Segment Start: Entries supplied

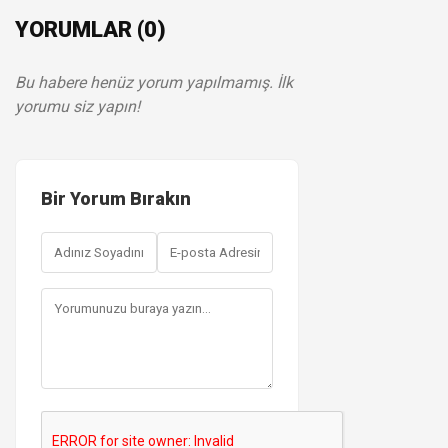
YORUMLAR (0)
Bu habere henüz yorum yapılmamış. İlk
yorumu siz yapın!
Bir Yorum Bırakın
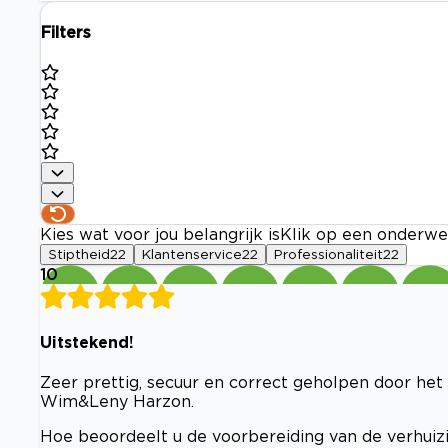
Filters
Kies wat voor jou belangrijk is
Klik op een onderwe
Stiptheid
22
Klantenservice
22
Professionaliteit
22
10
Uitstekend!
Zeer prettig, secuur en correct geholpen door he
Wim&Leny Harzon.
Hoe beoordeelt u de voorbereiding van de verhuizi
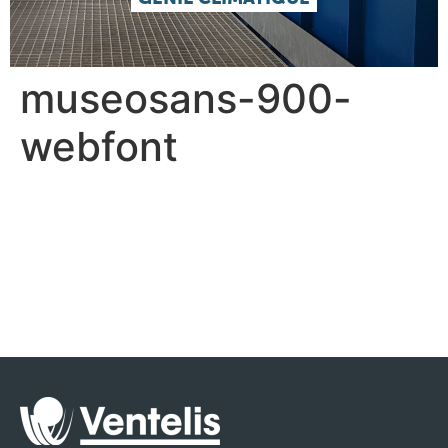
museosans-900-
webfont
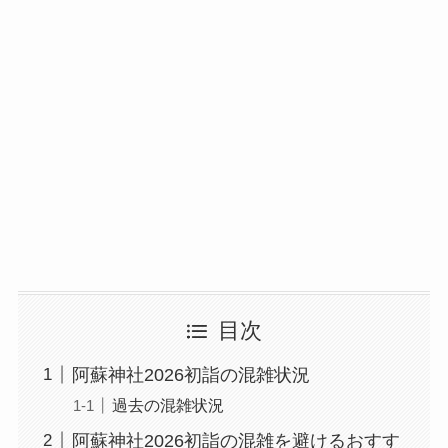
目次
阿蘇神社2026初詣の混雑状況
過去の混雑状況
阿蘇神社2026初詣の混雑を避けるおすす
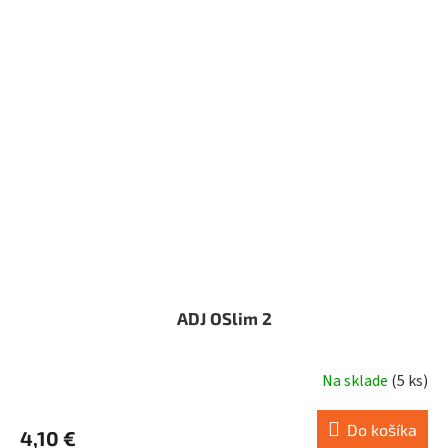
ADJ OSlim 2
Na sklade
(
5 ks
)
Do košíka
4,10 €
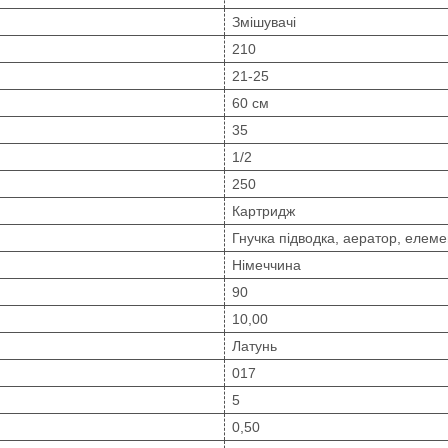
Змішувачі
210
21-25
60 см
35
1/2
250
Картридж
Гнучка підводка, аератор, елеме
Німеччина
90
10,00
Латунь
017
5
0,50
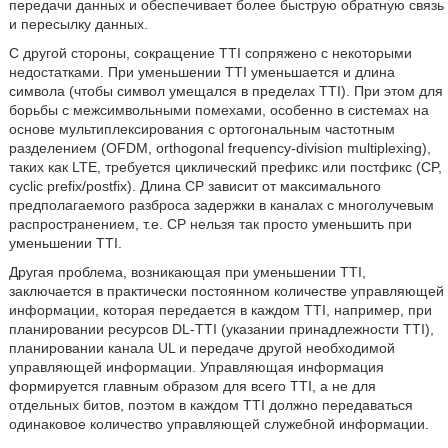
передачи данных и обеспечивает более быструю обратную связь
и пересылку данных.
С другой стороны, сокращение TTI сопряжено с некоторыми
недостатками. При уменьшении TTI уменьшается и длина
символа (чтобы символ умещался в пределах TTI). При этом для
борьбы с межсимвольными помехами, особенно в системах на
основе мультиплексирования с ортогональным частотным
разделением (OFDM, orthogonal frequency-division multiplexing),
таких как LTE, требуется циклический префикс или постфикс (CP,
cyclic prefix/postfix). Длина CP зависит от максимального
предполагаемого разброса задержки в каналах с многолучевым
распространением, т.е. CP нельзя так просто уменьшить при
уменьшении TTI.
Другая проблема, возникающая при уменьшении TTI,
заключается в практически постоянном количестве управляющей
информации, которая передается в каждом TTI, например, при
планировании ресурсов DL-TTI (указании принадлежности TTI),
планировании канала UL и передаче другой необходимой
управляющей информации. Управляющая информация
формируется главным образом для всего TTI, а не для
отдельных битов, поэтом в каждом TTI должно передаваться
одинаковое количество управляющей служебной информации.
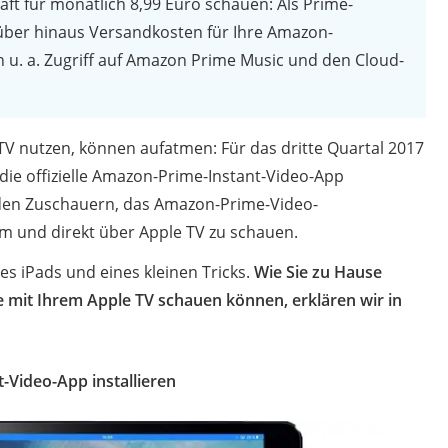
aft für monatlich 8,99 Euro schauen: Als Prime-
rüber hinaus Versandkosten für Ihre Amazon-
 u. a. Zugriff auf Amazon Prime Music und den Cloud-
TV nutzen, können aufatmen: Für das dritte Quartal 2017
die offizielle Amazon-Prime-Instant-Video-App
 den Zuschauern, das Amazon-Prime-Video-
 und direkt über Apple TV zu schauen.
es iPads und eines kleinen Tricks.
Wie Sie zu Hause
 mit Ihrem Apple TV schauen können, erklären wir in
t-Video-App installieren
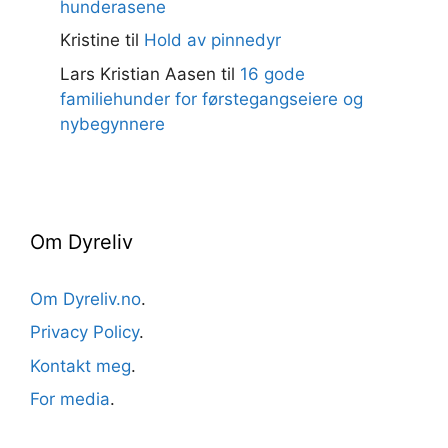
hunderasene
Kristine
til
Hold av pinnedyr
Lars Kristian Aasen
til
16 gode
familiehunder for førstegangseiere og
nybegynnere
Om Dyreliv
Om Dyreliv.no
.
Privacy Policy
.
Kontakt meg
.
For media
.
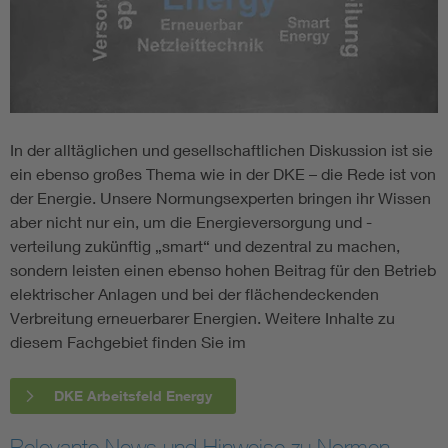
In der alltäglichen und gesellschaftlichen Diskussion ist sie
ein ebenso großes Thema wie in der DKE – die Rede ist von
der Energie. Unsere Normungsexperten bringen ihr Wissen
aber nicht nur ein, um die Energieversorgung und -
verteilung zukünftig „smart“ und dezentral zu machen,
sondern leisten einen ebenso hohen Beitrag für den Betrieb
elektrischer Anlagen und bei der flächendeckenden
Verbreitung erneuerbarer Energien. Weitere Inhalte zu
diesem Fachgebiet finden Sie im
DKE Arbeitsfeld Energy
Relevante News und Hinweise zu Normen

Segment End: Entries supplied

Scan the records above and show every line in which the word "Apple" occurs.

 und direkt über Apple TV zu schauen.
 mit Ihrem Apple TV schauen können, erklären wir in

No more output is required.